Reputation: 919
Project:
Take Wikipedia's list of Roman consuls, put the data in a CSV so I can make a graph of the rise and fall of various gens in terms of consulage
Example data source:
509,L. Iunius Brutus,L. Tarquinius Collatinus
suff.,Sp. Lucretius Tricipitinus,P. Valerius Poplicola
suff.,M. Horatius Pulvillus,
508,P. Valerius Poplicola II,T. Lucretius Tricipitinus
507,P. Valerius Poplicola III,M. Horatius Pulvillus II
Vim search:
/\v(\d+|suff\.),((\w+\.=) (\w+)(\s\w+)=(\s\w+)=(\s[iv]+)=(\s\(.{-}\))=,=){,2}
So essentially:
(\d+|suff\.)
(outer group){,2}
(\w+.=)
(\w+)
(\s\w+)=
(\s\w+)=
(\s[iv]+)=
(\s\(.{-}\))=
(Last comma is optional since it's the end of the row.)

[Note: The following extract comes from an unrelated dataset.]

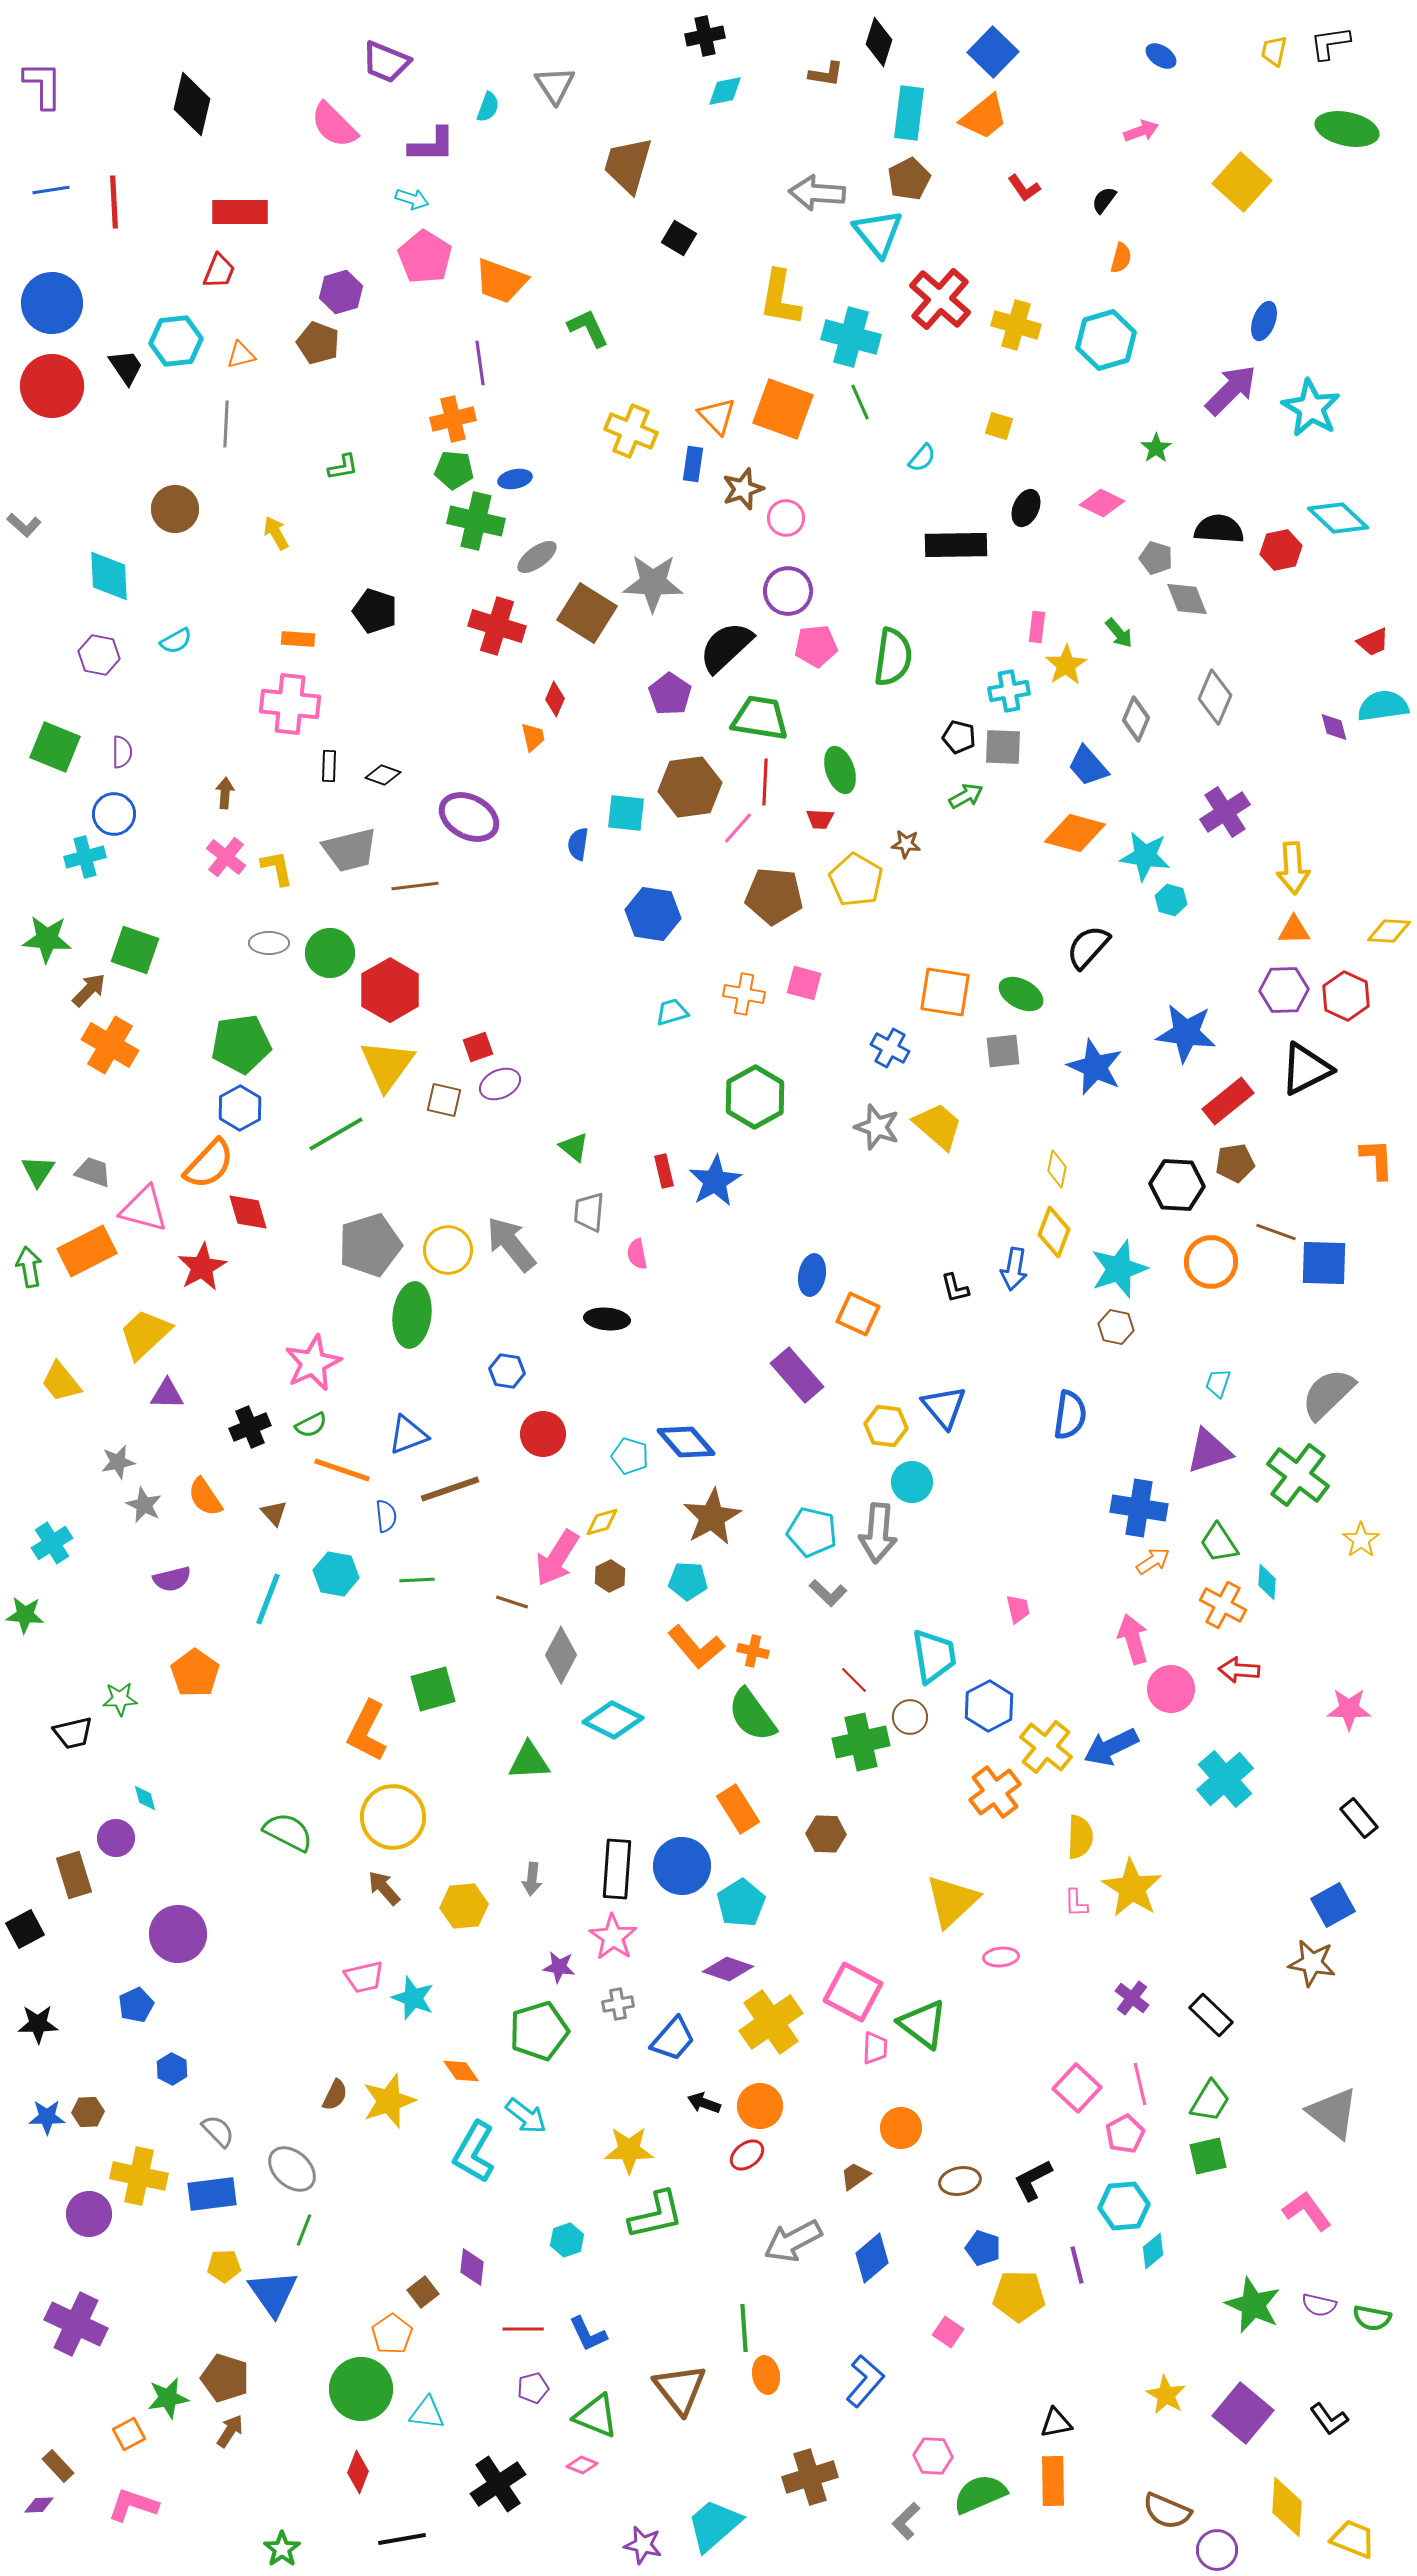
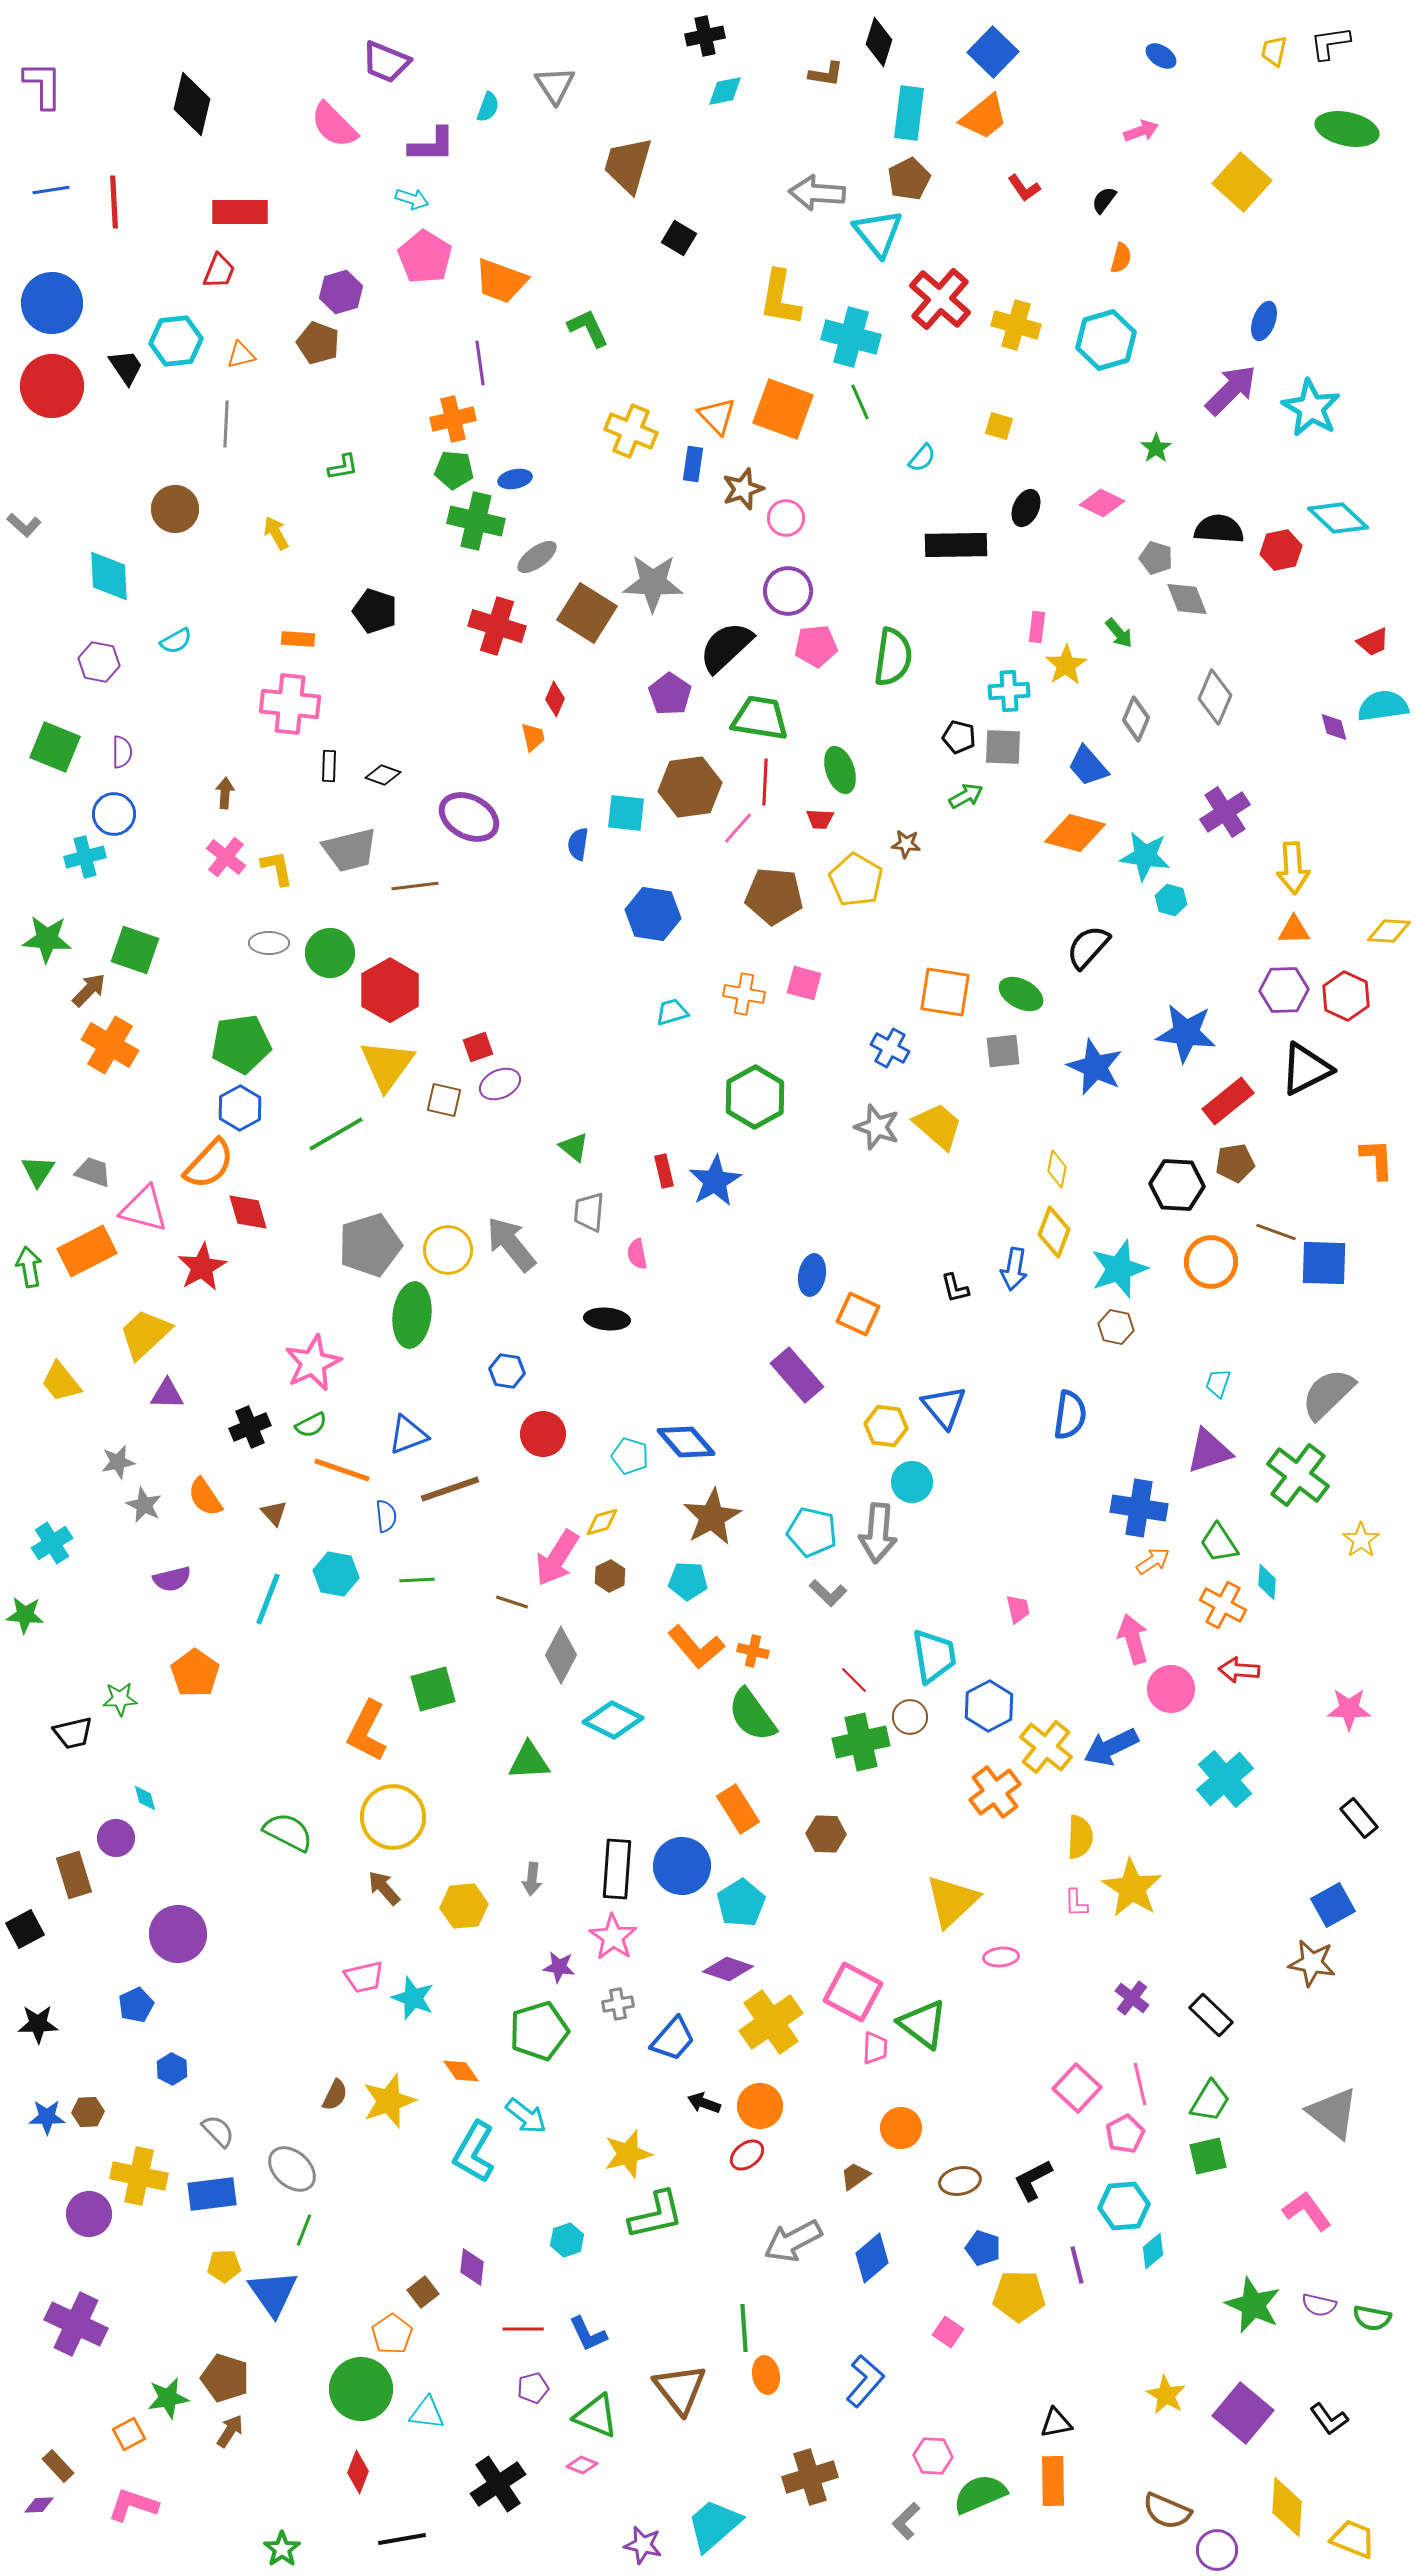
purple hexagon at (99, 655): moved 7 px down
cyan cross at (1009, 691): rotated 6 degrees clockwise
yellow star at (629, 2150): moved 1 px left, 4 px down; rotated 15 degrees counterclockwise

So the back references turn out to be:
\1: year or suffect
\2: the entire second outer group
\3: Praenomen of second outer group (same with all below)
\4: Nomen
\5: Cognomen
\6: Agnomen
\7: Iteration
\8: Explanatory note
The problem is I can't figure out how to capture that first outer group. It's like the \2 and \3-\8 references get overwritten when it sees that second outer group.
Using this replace:
:%s//1:{\1}^I2:{\2}^I3:{\3}^I4:{\4}^I5:{\5}^I6:{\6}^I7:{\7}^I8:{\8}^I9:{\9}
I get this output:
1:{509} 2:{L. Tarquinius Collatinus} 3:{L.} 4:{Tarquinius} 5:{ Collatinus} 6:{} 7:{} 8:{} 9:{}
1:{suff.} 2:{P. Valerius Poplicola} 3:{P.} 4:{Valerius} 5:{ Poplicola} 6:{} 7:{} 8:{} 9:{}
1:{suff.} 2:{M. Horatius Pulvillus,} 3:{M.} 4:{Horatius} 5:{ Pulvillus} 6:{} 7:{} 8:{} 9:{}
1:{508} 2:{T. Lucretius Tricipitinus} 3:{T.} 4:{Lucretius} 5:{ Tricipitinus} 6:{ II} 7:{} 8:{} 9:{}
1:{507} 2:{M. Horatius Pulvillus II} 3:{M.} 4:{Horatius} 5:{ Pulvillus} 6:{ II} 7:{} 8:{} 9:{}
I can't access those groups within the first outer group. I think they're being overwritten: are they being overwritten? If so, is there a way around this?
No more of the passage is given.